Trial and error

Speakers addressed challenges facing the recycling industry at the 2014 China Nonferrous Metals Industry Association Recycling Metal Branch (CMRA) Annual Convention, Nov. 7-9, 2014.

The 2014 China Nonferrous Metals Industry (CNIA) Association Recycling Metal Branch (CMRA) Annual Convention was Nov. 7-9, 2014, at the Dongfang Hotel in Guangzhou, China. The event’s theme was “confidence, transformation, upgrading, innovation and development,” and 23 speakers were invited to analyze opportunities and challenges facing the nonferrous recycling industry.
 

Favorable but not fantastic

The world needs scrap materials, but that does not mean business conditions consist solely of clear sailing. That was the message from two recycling organizations at the 2014 CMRA Annual Convention.

Scott Horne of the Institute of Scrap Recycling Industries (ISRI), Washington, noted that while the United States has experienced two straight quarters of gross domestic product (GDP) growth, one need only go back to the first quarter of 2014 to find a quarter with negative GDP growth.

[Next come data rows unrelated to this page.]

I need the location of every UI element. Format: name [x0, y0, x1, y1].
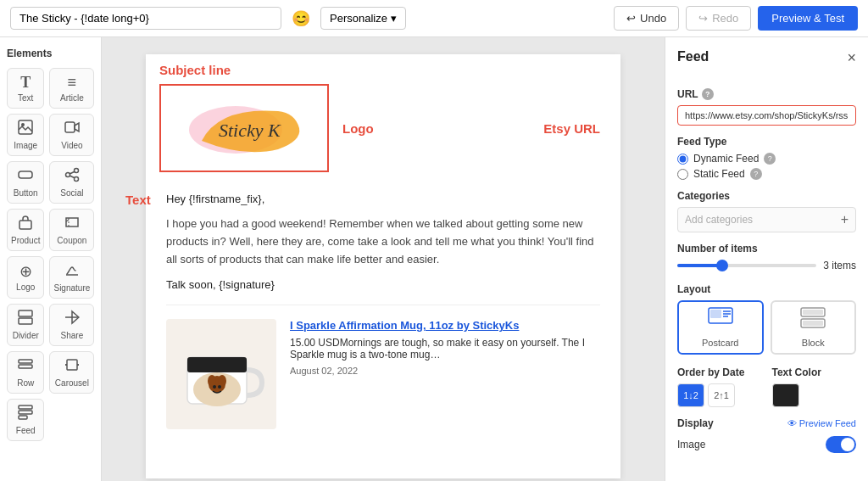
etsy-url-label: Etsy URL: [543, 121, 600, 136]
email-container: Subject line Sticky K Logo Etsy URL: [146, 54, 620, 478]
text-icon: T: [20, 74, 31, 92]
sidebar-title: Elements: [7, 48, 94, 59]
social-icon: [64, 167, 80, 187]
color-section: Text Color: [772, 366, 857, 407]
undo-button[interactable]: ↩ Undo: [614, 6, 679, 31]
subject-line-label: Subject line: [159, 63, 231, 77]
text-color-label: Text Color: [772, 366, 857, 378]
url-info-icon: ?: [702, 88, 714, 100]
email-signoff: Talk soon, {!signature}: [166, 278, 600, 291]
product-icon: [18, 215, 33, 234]
sidebar-item-article[interactable]: ≡ Article: [49, 68, 94, 109]
dynamic-feed-radio[interactable]: [677, 154, 688, 165]
button-icon: [18, 167, 33, 187]
divider-label: Divider: [13, 331, 39, 340]
sidebar-item-video[interactable]: Video: [49, 114, 94, 156]
layout-postcard[interactable]: Postcard: [677, 300, 764, 355]
emoji-button[interactable]: 😊: [288, 6, 314, 31]
toolbar-actions: ↩ Undo ↪ Redo Preview & Test: [614, 6, 858, 31]
share-icon: [64, 310, 80, 329]
logo-label: Logo: [342, 121, 374, 136]
sidebar-item-signature[interactable]: Signature: [49, 256, 94, 299]
items-count: 3 items: [823, 260, 856, 271]
signature-icon: [64, 262, 80, 282]
article-icon: ≡: [68, 74, 77, 92]
feed-icon: [18, 405, 33, 424]
logo-image: Sticky K: [176, 94, 312, 162]
display-image-label: Image: [677, 439, 705, 450]
svg-rect-17: [19, 360, 32, 363]
product-date: August 02, 2022: [290, 366, 600, 376]
static-feed-info: ?: [750, 168, 762, 180]
sidebar-item-divider[interactable]: Divider: [7, 304, 44, 346]
row-label: Row: [17, 378, 34, 388]
panel-close-button[interactable]: ×: [847, 49, 856, 67]
order-asc-button[interactable]: 1↓2: [677, 383, 704, 407]
email-body: Text Hey {!firstname_fix}, I hope you ha…: [146, 179, 620, 443]
button-label: Button: [14, 188, 38, 198]
postcard-label: Postcard: [702, 338, 738, 348]
sidebar-item-button[interactable]: Button: [7, 161, 44, 204]
static-feed-radio[interactable]: [677, 169, 688, 180]
order-buttons: 1↓2 2↑1: [677, 383, 762, 407]
svg-rect-24: [19, 416, 27, 419]
sidebar-item-carousel[interactable]: Carousel: [49, 351, 94, 394]
sidebar-item-row[interactable]: Row: [7, 351, 44, 394]
svg-rect-9: [19, 221, 31, 229]
coupon-label: Coupon: [57, 236, 86, 245]
product-title[interactable]: I Sparkle Affirmation Mug, 11oz by Stick…: [290, 319, 600, 332]
layout-section: Layout Postcard Block: [677, 283, 856, 355]
sidebar-item-feed[interactable]: Feed: [7, 399, 44, 441]
items-label: Number of items: [677, 243, 856, 254]
product-card: I Sparkle Affirmation Mug, 11oz by Stick…: [166, 305, 600, 429]
social-label: Social: [60, 188, 83, 198]
video-icon: [64, 120, 80, 139]
categories-plus-icon[interactable]: +: [841, 212, 849, 227]
sidebar-item-logo[interactable]: ⊕ Logo: [7, 256, 44, 299]
elements-sidebar: Elements T Text ≡ Article Image Video: [0, 37, 102, 481]
sidebar-item-product[interactable]: Product: [7, 209, 44, 251]
svg-point-34: [218, 385, 221, 389]
order-desc-button[interactable]: 2↑1: [708, 383, 735, 407]
sidebar-item-coupon[interactable]: Coupon: [49, 209, 94, 251]
feed-type-section: Feed Type Dynamic Feed ? Static Feed ?: [677, 136, 856, 180]
url-input[interactable]: [677, 105, 856, 126]
video-label: Video: [61, 141, 82, 150]
sidebar-item-share[interactable]: Share: [49, 304, 94, 346]
block-label: Block: [802, 338, 825, 348]
svg-line-8: [70, 176, 75, 178]
svg-point-31: [208, 375, 216, 387]
url-label: URL ?: [677, 88, 856, 100]
categories-label: Categories: [677, 190, 856, 202]
preview-feed-link[interactable]: 👁 Preview Feed: [787, 418, 856, 428]
email-body-text: I hope you had a good weekend! Remember …: [166, 215, 600, 268]
categories-section: Categories Add categories +: [677, 190, 856, 232]
redo-button[interactable]: ↪ Redo: [686, 6, 751, 31]
personalize-button[interactable]: Personalize ▾: [320, 7, 406, 30]
preview-test-button[interactable]: Preview & Test: [758, 6, 858, 31]
signature-label: Signature: [53, 283, 90, 293]
slider-thumb[interactable]: [716, 260, 728, 271]
image-icon: [18, 120, 33, 139]
svg-rect-36: [710, 310, 721, 318]
svg-rect-28: [187, 357, 247, 372]
product-price: 15.00 USDMornings are tough, so make it …: [290, 337, 600, 361]
svg-line-7: [70, 171, 75, 174]
text-color-swatch[interactable]: [772, 383, 799, 407]
layout-block[interactable]: Block: [771, 300, 857, 355]
subject-input[interactable]: [10, 7, 281, 30]
items-slider-track: [677, 264, 816, 267]
image-toggle[interactable]: [826, 436, 856, 453]
categories-input[interactable]: Add categories +: [677, 207, 856, 232]
static-feed-option[interactable]: Static Feed ?: [677, 168, 856, 180]
dynamic-feed-option[interactable]: Dynamic Feed ?: [677, 153, 856, 165]
sidebar-item-image[interactable]: Image: [7, 114, 44, 156]
product-info: I Sparkle Affirmation Mug, 11oz by Stick…: [290, 319, 600, 429]
email-canvas: Subject line Sticky K Logo Etsy URL: [102, 37, 665, 481]
carousel-icon: [64, 357, 80, 377]
postcard-icon: [708, 307, 733, 334]
mug-svg: [170, 323, 272, 425]
image-label: Image: [14, 141, 37, 150]
sidebar-item-text[interactable]: T Text: [7, 68, 44, 109]
sidebar-item-social[interactable]: Social: [49, 161, 94, 204]
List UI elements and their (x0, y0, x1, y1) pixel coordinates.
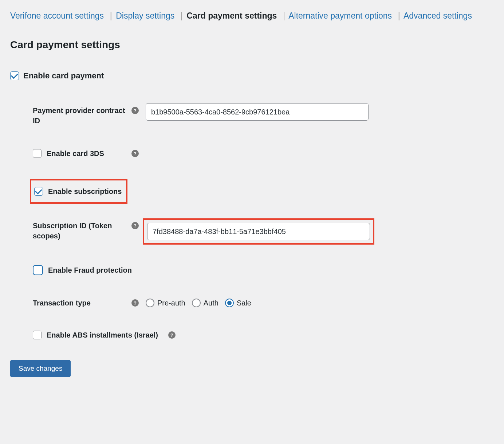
subscription-id-highlight (143, 218, 374, 245)
help-icon[interactable]: ? (131, 150, 139, 157)
enable-card-payment-label: Enable card payment (23, 71, 104, 81)
provider-contract-input[interactable] (146, 103, 369, 121)
enable-3ds-row: Enable card 3DS ? (10, 148, 494, 159)
radio-preauth[interactable] (146, 299, 154, 307)
settings-tabs: Verifone account settings | Display sett… (10, 11, 494, 21)
help-icon[interactable]: ? (131, 299, 139, 307)
subscription-id-input[interactable] (147, 223, 370, 240)
enable-card-payment-row: Enable card payment (10, 71, 494, 81)
help-icon[interactable]: ? (168, 331, 176, 339)
subscription-id-row: Subscription ID (Token scopes) ? (10, 218, 494, 245)
enable-fraud-row: Enable Fraud protection (10, 265, 494, 275)
tab-display-settings[interactable]: Display settings (116, 11, 174, 20)
tab-separator: | (395, 11, 400, 20)
tab-advanced-settings[interactable]: Advanced settings (403, 11, 472, 20)
tab-card-payment-settings[interactable]: Card payment settings (186, 11, 277, 20)
provider-contract-row: Payment provider contract ID ? (10, 103, 494, 126)
radio-auth-label: Auth (204, 299, 218, 307)
enable-abs-label: Enable ABS installments (Israel) (47, 331, 158, 339)
enable-subscriptions-label: Enable subscriptions (48, 187, 122, 196)
enable-abs-checkbox[interactable] (33, 331, 42, 339)
help-icon[interactable]: ? (131, 107, 139, 114)
enable-card-payment-checkbox[interactable] (10, 71, 19, 80)
tab-separator: | (281, 11, 285, 20)
tab-verifone-account[interactable]: Verifone account settings (10, 11, 104, 20)
tab-alternative-payment[interactable]: Alternative payment options (288, 11, 392, 20)
radio-preauth-label: Pre-auth (157, 299, 185, 307)
enable-3ds-label: Enable card 3DS (47, 148, 104, 159)
subscription-id-label: Subscription ID (Token scopes) (33, 218, 130, 241)
enable-abs-row: Enable ABS installments (Israel) ? (10, 331, 494, 339)
page-title: Card payment settings (10, 39, 494, 51)
transaction-type-radios: Pre-auth Auth Sale (146, 299, 255, 307)
radio-auth[interactable] (192, 299, 201, 307)
radio-sale[interactable] (225, 299, 234, 307)
transaction-type-row: Transaction type ? Pre-auth Auth Sale (10, 298, 494, 308)
enable-3ds-checkbox[interactable] (33, 149, 42, 158)
save-button[interactable]: Save changes (10, 360, 71, 377)
radio-sale-label: Sale (237, 299, 251, 307)
transaction-type-label: Transaction type (33, 298, 130, 308)
provider-contract-label: Payment provider contract ID (33, 103, 130, 126)
enable-fraud-label: Enable Fraud protection (48, 266, 132, 274)
help-icon[interactable]: ? (131, 222, 139, 229)
enable-fraud-checkbox[interactable] (33, 265, 43, 275)
tab-separator: | (107, 11, 112, 20)
enable-subscriptions-row: Enable subscriptions (30, 179, 127, 204)
tab-separator: | (178, 11, 183, 20)
enable-subscriptions-checkbox[interactable] (34, 187, 43, 196)
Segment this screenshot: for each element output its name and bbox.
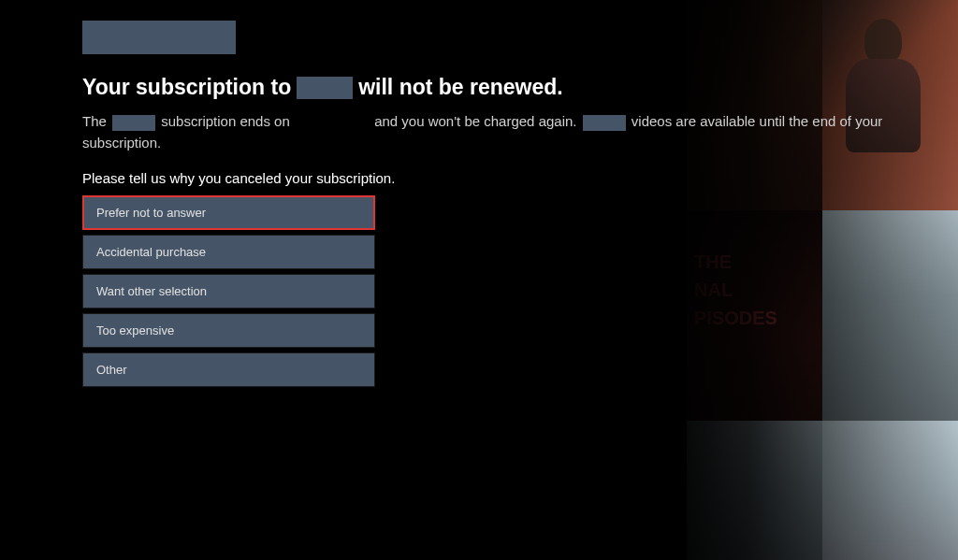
heading-text-part2: will not be renewed. xyxy=(358,75,563,100)
page-title: Your subscription to will not be renewed… xyxy=(82,75,958,100)
survey-question: Please tell us why you canceled your sub… xyxy=(82,170,958,186)
desc-part2: subscription ends on xyxy=(161,113,290,129)
poster-tile xyxy=(687,421,822,560)
redacted-date xyxy=(296,115,369,131)
redacted-service-name xyxy=(112,115,155,131)
survey-options: Prefer not to answer Accidental purchase… xyxy=(82,195,375,387)
option-too-expensive[interactable]: Too expensive xyxy=(82,313,375,348)
redacted-service-name xyxy=(297,77,353,99)
option-prefer-not-answer[interactable]: Prefer not to answer xyxy=(82,195,375,230)
cancellation-description: The subscription ends on and you won't b… xyxy=(82,111,934,153)
option-want-other-selection[interactable]: Want other selection xyxy=(82,274,375,309)
service-logo xyxy=(82,21,236,54)
heading-text-part1: Your subscription to xyxy=(82,75,291,100)
option-other[interactable]: Other xyxy=(82,352,375,387)
desc-part1: The xyxy=(82,113,107,129)
poster-tile xyxy=(822,421,958,560)
redacted-service-name xyxy=(583,115,626,131)
main-content: Your subscription to will not be renewed… xyxy=(0,0,958,387)
desc-part3: and you won't be charged again. xyxy=(374,113,576,129)
option-accidental-purchase[interactable]: Accidental purchase xyxy=(82,235,375,269)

Regarding global economic conditions, Horne indicated the International Monetary Fund (IMF) forecasts declining GDP numbers in the European Union and in Japan for 2014 and 2015.

The IMF and other forecasters continue to forecast China growing in the 5.5 to 7 percent range, however, China’s purchasing managers index (PMI) for future activity has flattened considerably, Horne noted.

In the United States, Horne said the light-vehicle industry has returned as an important generator and consumer of scrap metals. However, the housing market in the United States “remains bumpy at best,” he commented.

The health of the U.S. auto industry alone has not been enough to stave off the falling value of metals. At the same time, scrap processors are contending with lower steel and ferrous scrap prices, and they also are buying and selling in an environment where copper has lost 10 percent of its value in recent months.

Horne also remarked that developing nations throughout Asia are beginning to close their scrap supply deficits. He said one recent study forecasts China to be self-sufficient for red metal (copper) scrap by 2023.

Other forecasts see China becoming a net exporter of ferrous scrap within the next several years as its auto industry grows and as structures built since its post-1980 economic revival begin to enter the demolition cycle.

The previous 20 years have been marked by an incredible flow of secondary commodities from the United States to China, with China purchasing $145 million of these materials in 1993 and $9 billion worth in 2013, Horne said.

Seeking quicker clearance

China’s customs agency is testing a pilot system in Guangdong Province to cut down on imported scrap container wait times.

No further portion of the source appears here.